北里大学などは万有製薬の「飲む発毛剤」プロペシアを半年以上服用した人200人を対象にしたアンケート調査の結果をまとめた。それによると「抜け毛が減った」「髪のボリュームが増えた」などの効果を実感している人が約9割だったことが分かった。
 
効果を実感できずに服用をやめてしまった人は調査の対象外となるため、国内の全服用者(のべ38万人)の9割が効果を実感しているわけではないが「長期間続ければ効果が表れるという薬の特性が確かめられた」と北里大の斉藤典充講師は話している。
(飲む発毛剤、9割が「効果実感」―北里大など、半年以上服用者を調査)


プロペシアの一般名はフィナステリドであり、抗アンドロゲン薬の1つです。いわゆる「飲む発毛剤」として売られています。
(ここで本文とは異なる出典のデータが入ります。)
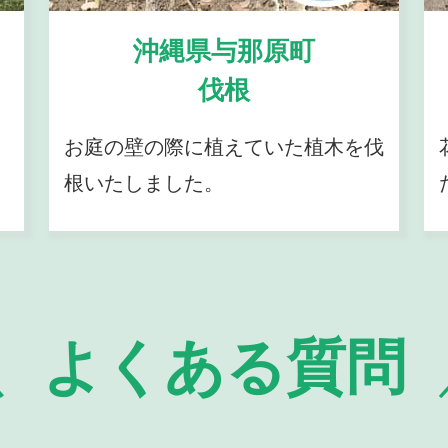
沖縄県与那原町
伐根
お庭の壁の際に植えていた植木を伐
根いたしました。
よくある質問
そもそも、男性の「薄毛の原因」としては、DHT(ジヒドロテストステロンであり、男性ホルモンである"テストステロン"が5αリダクターゼによって変換されたもの)が、ヘアサイクルの成長期を短くする原因物質と考えられています。

成長期が短くなることにより、髪の毛が長く太く成長する前に抜けてしまいます。十分に育たない、細い短い髪の毛が多くなると全体として薄毛が目立つようになります。そこで、ジヒドロテストステロンを産生することを阻害する働きをもつ(5αリダクターゼを阻害)フィナステリドが、発毛剤として使用されています。

少なくとも進行をくい止められたという意味では、フィナステリドは、98%の人に3年間効果があり、国内の臨床試験では半年で 48%、1年で 58%、2年では 68%、3年で 78% と髪が増える人が経時的に増えていったそうです。

「最近、髪の毛が薄くなってしまって…」という方は、病院で医師に相談なさってはいかがでしょうか。